Generation Y and Health Insurance

Posted on the 26 November 2015 by Smallivy

Generation Y has gotten a bad rap, and it really isn’t deserved.  OK, the students protesting for free tuition and a $15 minimum wage on campus obviously haven’t done the math and clearly don’t understand much about finances.  And yes, there are a lot of young adults moving back home and playing the perpetual teenager, thanks in part to their enabling helicopter parents.  But on health insurance, and on other entitlement programs, they get it.

An issue Generation X and the Baby Boomers were facing is that they were getting older and needing a lot of medical procedures, but they hadn’t saved up any money.  Also, healthcare premiums kept going up because they were getting sicker and using a lot more healthcare.  One of the big issues was that there was very little personal responsibility for keeping healthcare costs down since the patient wasn’t paying for it.  So, the older generations got together and figured out a way to “fix” the system.

They saw all of those twenty-somethings who never get sick but who weren’t buying health insurance (since they never got sick) and decided that they could force them to buy expensive health insurance with all of the frills and pay extra for it so that the older generations could pay less than the value of the healthcare they were using.  To make it sound better, they would force the health insurance companies to allow their parents to keep the Gen Y individuals on their insurance until they were 26 (it really didn’t cost the health insurance companies much more anyway, because again, they rarely got sick).

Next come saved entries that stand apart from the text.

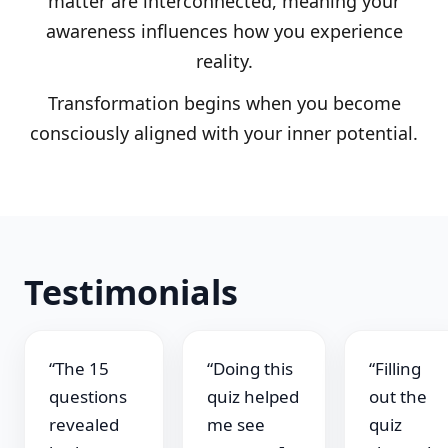
matter are interconnected, meaning your
awareness influences how you experience
reality.
Transformation begins when you become
consciously aligned with your inner potential.
Testimonials
“The 15
“Doing this
“Filling
questions
quiz helped
out the
revealed
me see
quiz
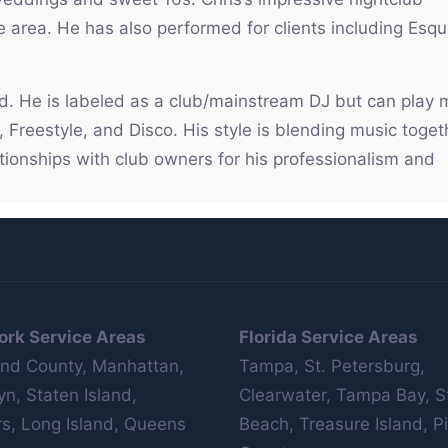
e area. He has also performed for clients including Esqu
wd. He is labeled as a club/mainstream DJ but can play
Freestyle, and Disco. His style is blending music toget
lationships with club owners for his professionalism and
ork Service Areas
Florida Service Areas
nd County, Manhattan,
Tampa, St. Petersburg,
yn, Staten Island,
Clearwater, Tampa Bay, S
s, Long Island, Queens
Beach, Treasure Island, Pi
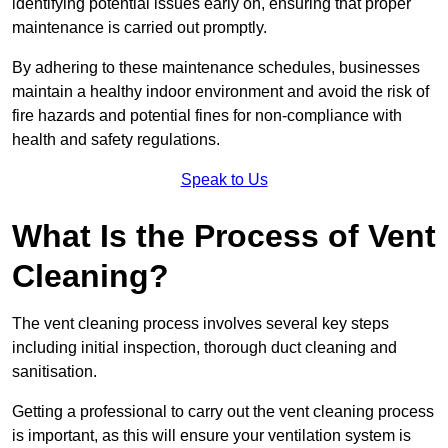
identifying potential issues early on, ensuring that proper
maintenance is carried out promptly.
By adhering to these maintenance schedules, businesses
maintain a healthy indoor environment and avoid the risk of
fire hazards and potential fines for non-compliance with
health and safety regulations.
Speak to Us
What Is the Process of Vent
Cleaning?
The vent cleaning process involves several key steps
including initial inspection, thorough duct cleaning and
sanitisation.
Getting a professional to carry out the vent cleaning process
is important, as this will ensure your ventilation system is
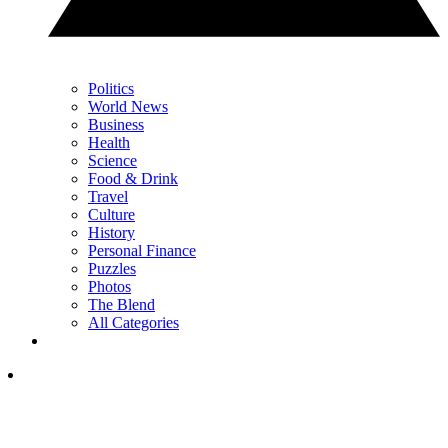
Politics
World News
Business
Health
Science
Food & Drink
Travel
Culture
History
Personal Finance
Puzzles
Photos
The Blend
All Categories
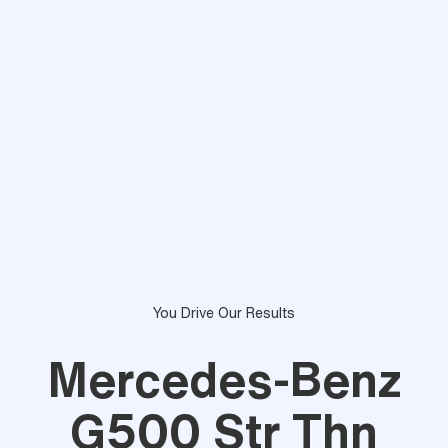
You Drive Our Results
Mercedes-Benz
G500 Str Thn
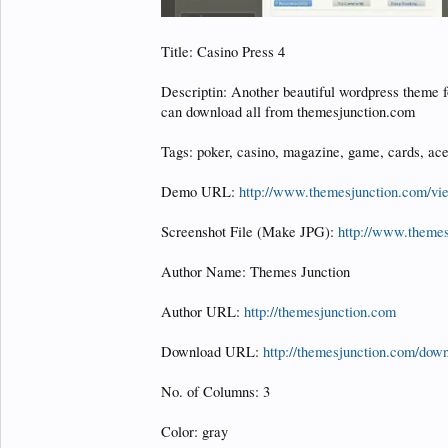
Title: Casino Press 4
Descriptin: Another beautiful wordpress theme f
can download all from themesjunction.com
Tags: poker, casino, magazine, game, cards, ace
Demo URL:
http://www.themesjunction.com/v
Screenshot File (Make JPG):
http://www.theme
Author Name: Themes Junction
Author URL:
http://themesjunction.com
Download URL:
http://themesjunction.com/down
No. of Columns: 3
Color: gray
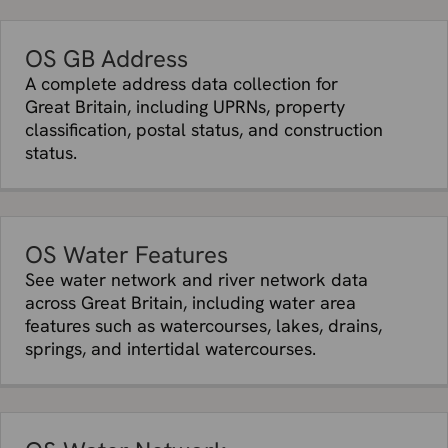
OS GB Address
A complete address data collection for
Great Britain, including UPRNs, property
classification, postal status, and construction
status.
OS Water Features
See water network and river network data
across Great Britain, including water area
features such as watercourses, lakes, drains,
springs, and intertidal watercourses.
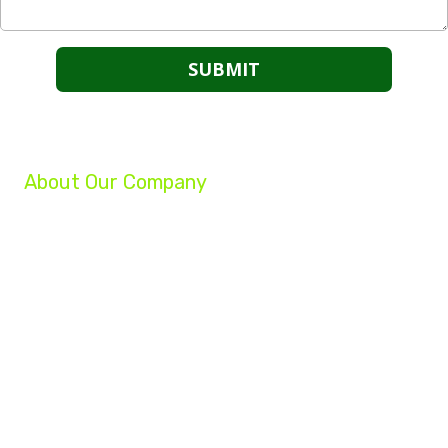
About Our Company
We are a group of professionals helping businesses reach their full potential.
Our experts can grow your company, increase your profits, and turn your
struggling business into a success!
Whether you are a startup, an established small business, or a Fortune 500
company, our team of experts will help you achieve your marketing goals.
322 2nd Street Henderson, KY 42420
Phone:
(270) 827-5577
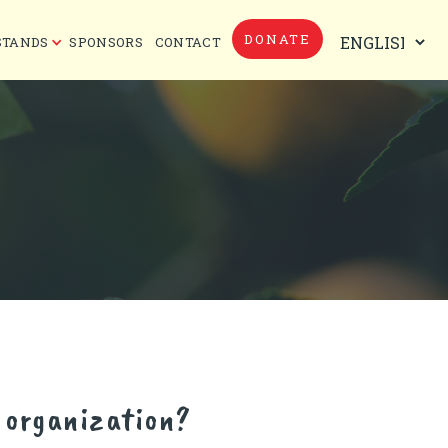
DONATE
STANDS
SPONSORS
CONTACT
h organization?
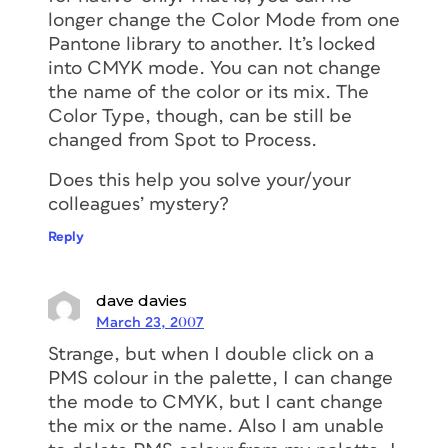
longer change the Color Mode from one
Pantone library to another. It’s locked
into CMYK mode. You can not change
the name of the color or its mix. The
Color Type, though, can be still be
changed from Spot to Process.
Does this help you solve your/your
colleagues’ mystery?
Reply
dave davies
March 23, 2007
Strange, but when I double click on a
PMS colour in the palette, I can change
the mode to CMYK, but I cant change
the mix or the name. Also I am unable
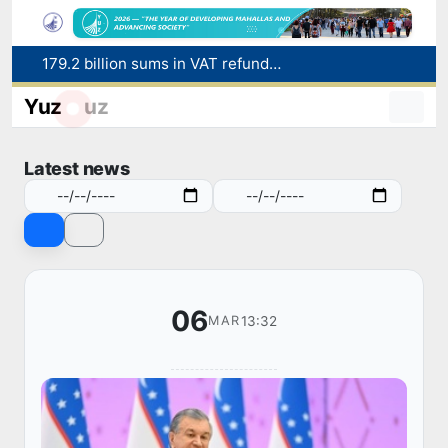
179.2 billion sums in VAT refunded to low-income families
Targeted Mortgage Deposit Procedure Introduced for Subsidy Recipients
Yuz
uz
Ministry of Internal Affairs officer and citizen honored for rescuing 13-year-old boy from Burijar canal
Red heat alert declared in 27 Italian cities due to severe heatwave
Latest news
Uzbekistan national team advances to the quarterfinals of the "Games of the future – 2026" tournament
06
13:32
MAR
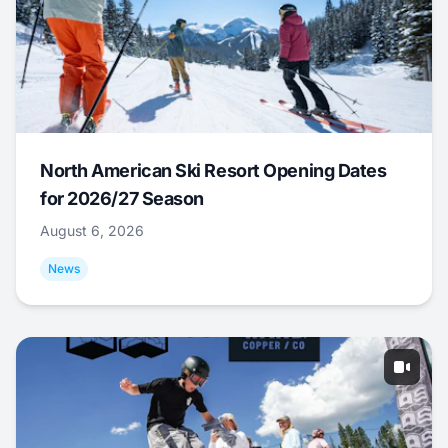
North American Ski Resort Opening Dates
for 2026/27 Season
August 6, 2026
News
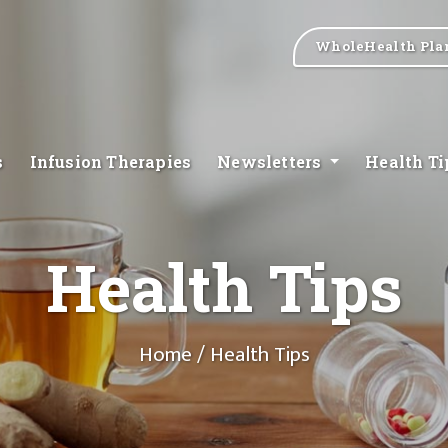
WholeHealth Pla
s
Infusion Therapies
Newsletters
Health T
Health Tips
Home
/ Health Tips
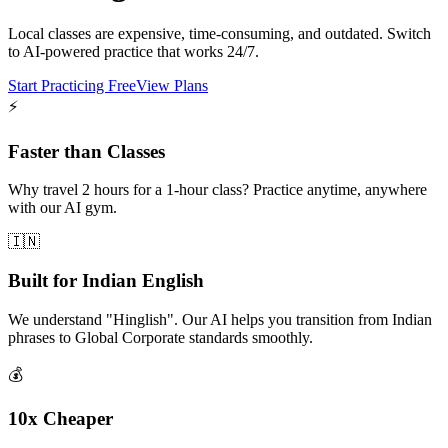
Local classes are expensive, time-consuming, and outdated. Switch
to AI-powered practice that works 24/7.
Start Practicing Free
View Plans
⚡
Faster than Classes
Why travel 2 hours for a 1-hour class? Practice anytime, anywhere
with our AI gym.
🇮🇳
Built for Indian English
We understand "Hinglish". Our AI helps you transition from Indian
phrases to Global Corporate standards smoothly.
💰
10x Cheaper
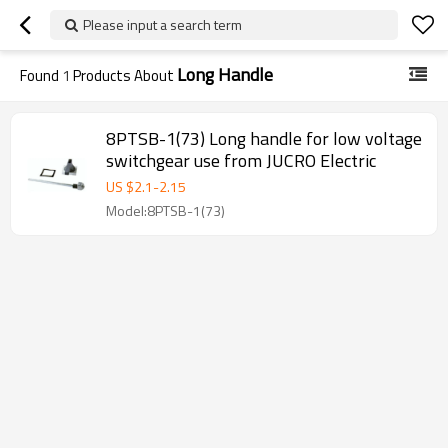
Please input a search term
Long Handle
Found
1
Products About
8PTSB-1(73) Long handle for low voltage
switchgear use from JUCRO Electric
US $
2.1
-
2.15
Model:8PTSB-1(73)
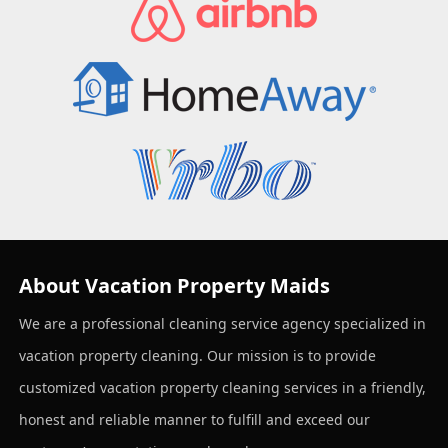
About Vacation Property Maids
We are a professional cleaning service agency specialized in
vacation property cleaning. Our mission is to provide
customized vacation property cleaning services in a friendly,
honest and reliable manner to fulfill and exceed our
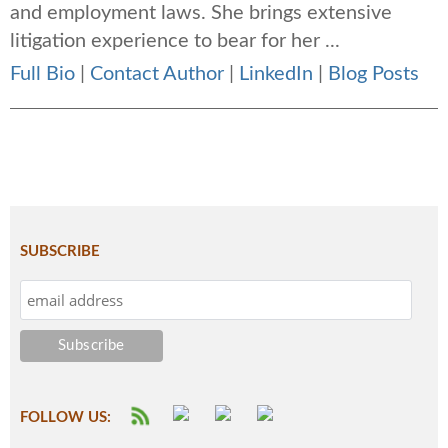
and employment laws. She brings extensive
litigation experience to bear for her ...
Full Bio
|
Contact Author
|
LinkedIn
|
Blog Posts
SUBSCRIBE
FOLLOW US:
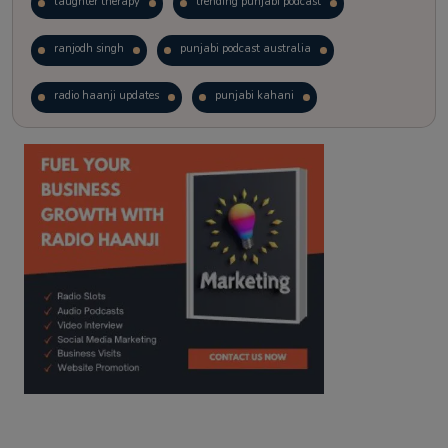
laughter therapy
trending punjabi podcast
ranjodh singh
punjabi podcast australia
radio haanji updates
punjabi kahani
kitaab kahani
punjabi story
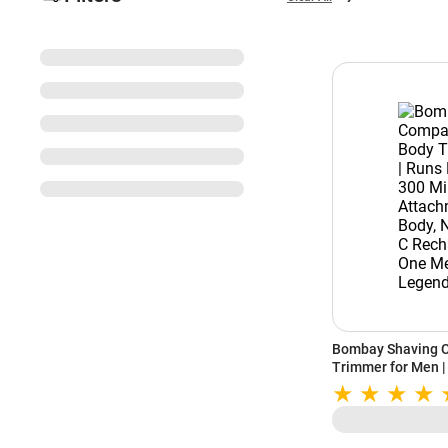
Bombay Shaving C
Trimmer for Men |
| 5 Attachments | 
Type C Rechargea
| Legend 365 (Bla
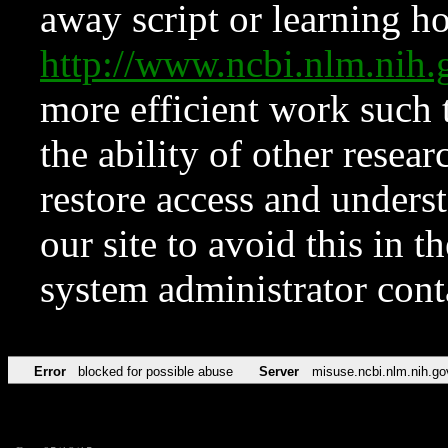
away script or learning how
http://www.ncbi.nlm.ni
more efficient work such 
the ability of other resear
restore access and underst
our site to avoid this in t
system administrator con
Error
blocked for possible abuse
Server
misuse.ncbi.nlm.nih.go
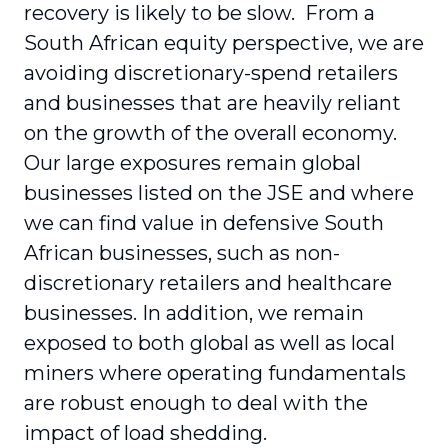
recovery is likely to be slow. From a
South African equity perspective, we are
avoiding discretionary-spend retailers
and businesses that are heavily reliant
on the growth of the overall economy.
Our large exposures remain global
businesses listed on the JSE and where
we can find value in defensive South
African businesses, such as non-
discretionary retailers and healthcare
businesses. In addition, we remain
exposed to both global as well as local
miners where operating fundamentals
are robust enough to deal with the
impact of load shedding.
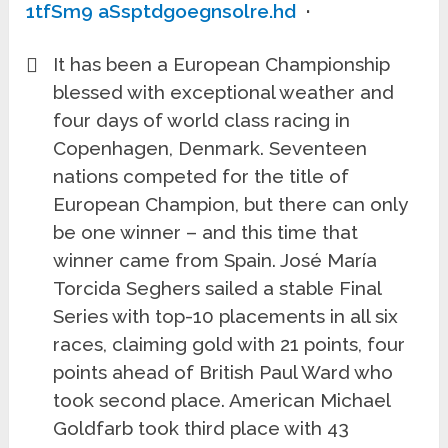
1tfSm9 aSsptdgoegnsolre.hd
·
It has been a European Championship
blessed with exceptional weather and
four days of world class racing in
Copenhagen, Denmark. Seventeen
nations competed for the title of
European Champion, but there can only
be one winner – and this time that
winner came from Spain. José María
Torcida Seghers sailed a stable Final
Series with top-10 placements in all six
races, claiming gold with 21 points, four
points ahead of British Paul Ward who
took second place. American Michael
Goldfarb took third place with 43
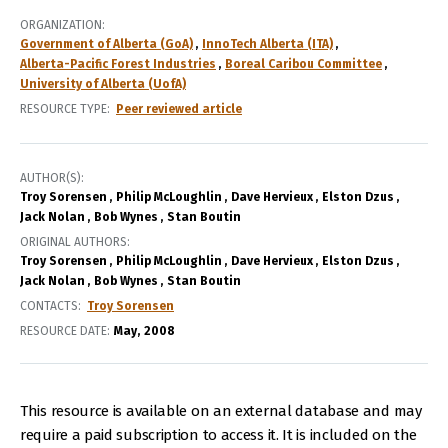
ORGANIZATION
Government of Alberta (GoA)
InnoTech Alberta (ITA)
Alberta-Pacific Forest Industries
Boreal Caribou Committee
University of Alberta (UofA)
RESOURCE TYPE
Peer reviewed article
AUTHOR(S)
Troy Sorensen
Philip McLoughlin
Dave Hervieux
Elston Dzus
Jack Nolan
Bob Wynes
Stan Boutin
ORIGINAL AUTHORS
Troy Sorensen
Philip McLoughlin
Dave Hervieux
Elston Dzus
Jack Nolan
Bob Wynes
Stan Boutin
CONTACTS
Troy Sorensen
RESOURCE DATE:
May
2008
This resource is available on an external database and may
require a paid subscription to access it. It is included on the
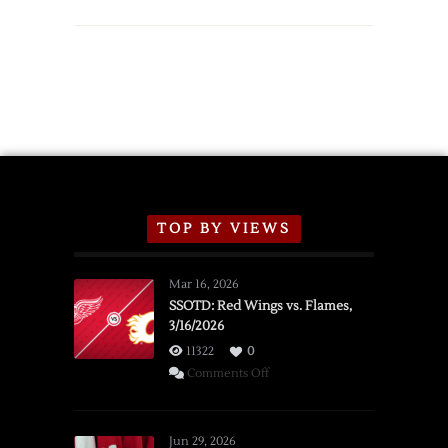
TOP BY VIEWS
Mar 16, 2026
SSOTD: Red Wings vs. Flames,
3/16/2026
11322
0
on
Comments Off
SSOTD:
Red
Wings
Jun 29, 2026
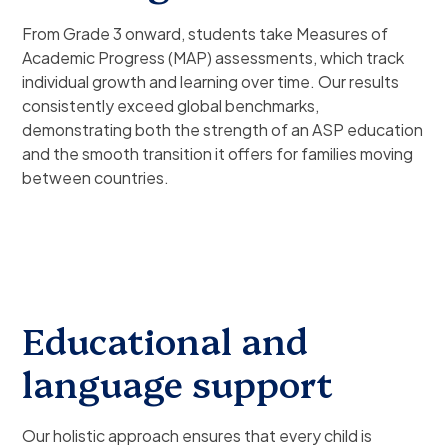
From Grade 3 onward, students take Measures of
Academic Progress (MAP) assessments, which track
individual growth and learning over time. Our results
consistently exceed global benchmarks,
demonstrating both the strength of an ASP education
and the smooth transition it offers for families moving
between countries.
Educational and
language support
Our holistic approach ensures that every child is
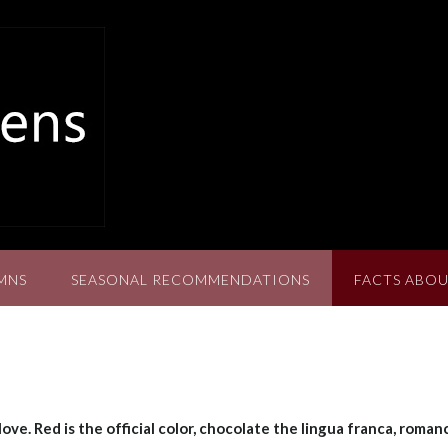
MNS
SEASONAL RECOMMENDATIONS
FACTS ABOU
ove. Red is the official color, chocolate the lingua franca, roman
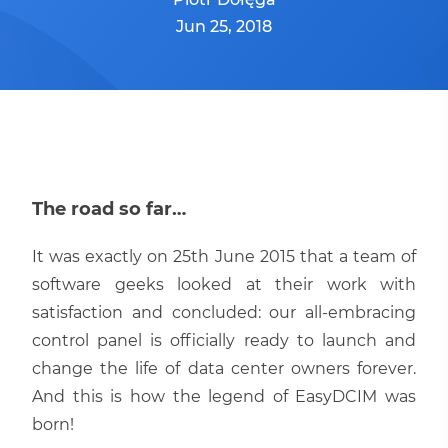
Jun 25, 2018
The road so far…
It was exactly on 25th June 2015 that a team of
software geeks looked at their work with
satisfaction and concluded: our all-embracing
control panel is officially ready to launch and
change the life of data center owners forever.
And this is how the legend of EasyDCIM was
born!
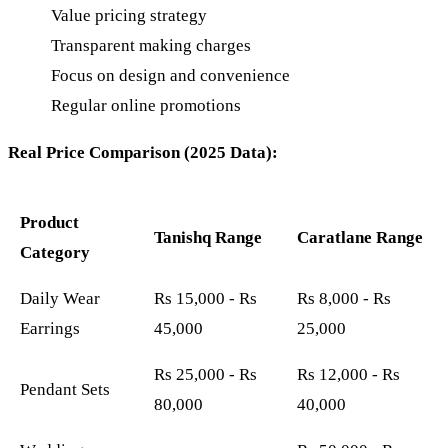
Value pricing strategy
Transparent making charges
Focus on design and convenience
Regular online promotions
Real Price Comparison (2025 Data):
Product
Tanishq Range
Caratlane Range
Category
Daily Wear
Rs 15,000 - Rs
Rs 8,000 - Rs
Earrings
45,000
25,000
Rs 25,000 - Rs
Rs 12,000 - Rs
Pendant Sets
80,000
40,000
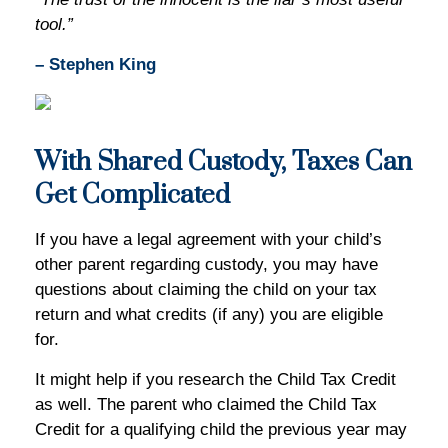
tool.”
– Stephen King
With Shared Custody, Taxes Can
Get Complicated
If you have a legal agreement with your child’s
other parent regarding custody, you may have
questions about claiming the child on your tax
return and what credits (if any) you are eligible
for.
It might help if you research the Child Tax Credit
as well. The parent who claimed the Child Tax
Credit for a qualifying child the previous year may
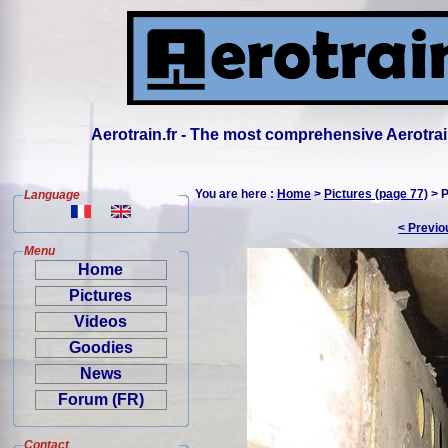
Aerotrain.fr - The most comprehensive Aerotrai
You are here :
Home
>
Pictures (page 77)
> P
Language
< Previo
Menu
Home
Pictures
Videos
Goodies
News
Forum (FR)
Contact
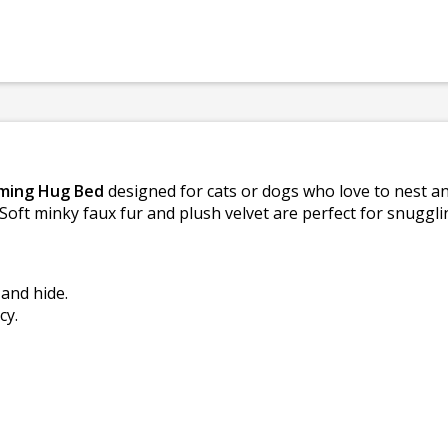
lming Hug Bed
designed for cats or dogs who love to nest and
 Soft minky faux fur and plush velvet are perfect for snugg
and hide.
cy.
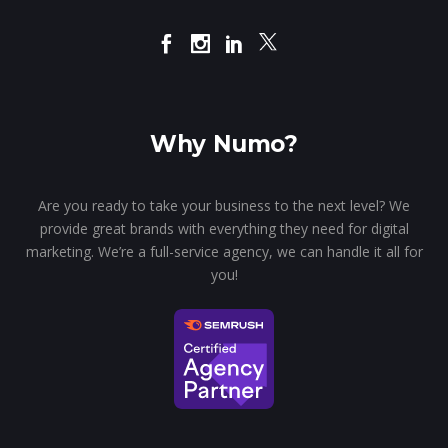
Why Numo?
Are you ready to take your business to the next level? We
provide great brands with everything they need for digital
marketing. We’re a full-service agency, we can handle it all for
you!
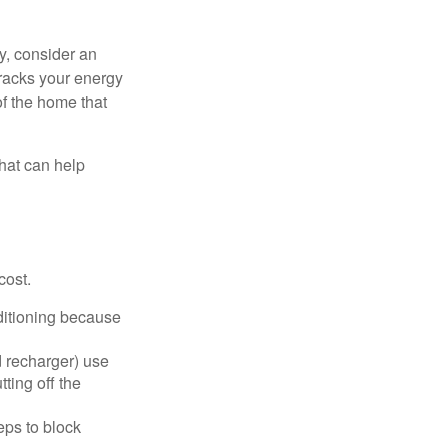
y, consider an
racks your energy
of the home that
that can help
cost.
nditioning because
d recharger) use
ting off the
eps to block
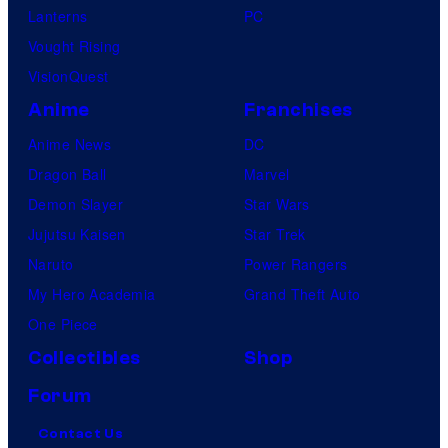
Lanterns
PC
Vought Rising
VisionQuest
Anime
Franchises
Anime News
DC
Dragon Ball
Marvel
Demon Slayer
Star Wars
Jujutsu Kaisen
Star Trek
Naruto
Power Rangers
My Hero Academia
Grand Theft Auto
One Piece
Collectibles
Shop
Forum
Contact Us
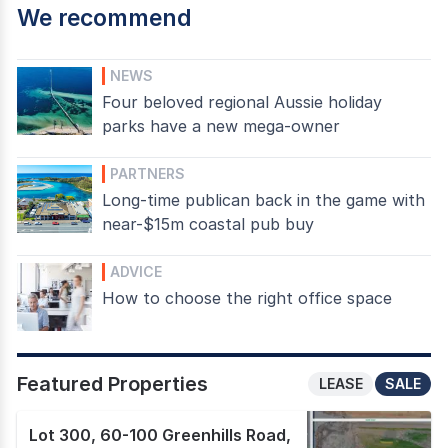
We recommend
NEWS
Four beloved regional Aussie holiday
parks have a new mega-owner
PARTNERS
Long-time publican back in the game with
near-$15m coastal pub buy
ADVICE
How to choose the right office space
Featured Properties
LEASE
SALE
Lot 300, 60-100 Greenhills Road
,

So, it was thought that the twenty-somethings would agree to pay way more for insurance than they used in heathcare, so they would be paying for the healthcare used by the older adults.  The older Americans loved this because they would be not need to pay for all of their healthcare.  They didn’t seem to worry that they spent their twenties and thirties spending their money how they wished, and they were now denying Gen Y this same opportunity.  The health insurers loved this because they would be selling expensive, full-coverage insurance to everyone, including the people who would never use it, and everyone would be forced to buy it.

Except the twenty-somethings looked at the cost of the insurance and figured out that it was not worth the price.  It was better for them to just pay the penalties.  In fact, if they kept their income low, by not getting a real job, the penalty they would actually pay would not be that big – may a couple of hundred dollars per year.  That was way less than the thousands they would have been paying in health insurance premiums.  Furthermore, they could avoid the penalty entirely by asking for a “hardship waiver,” which the government was happy to provide since they didn’t want to lose votes of the Gen Y crowd.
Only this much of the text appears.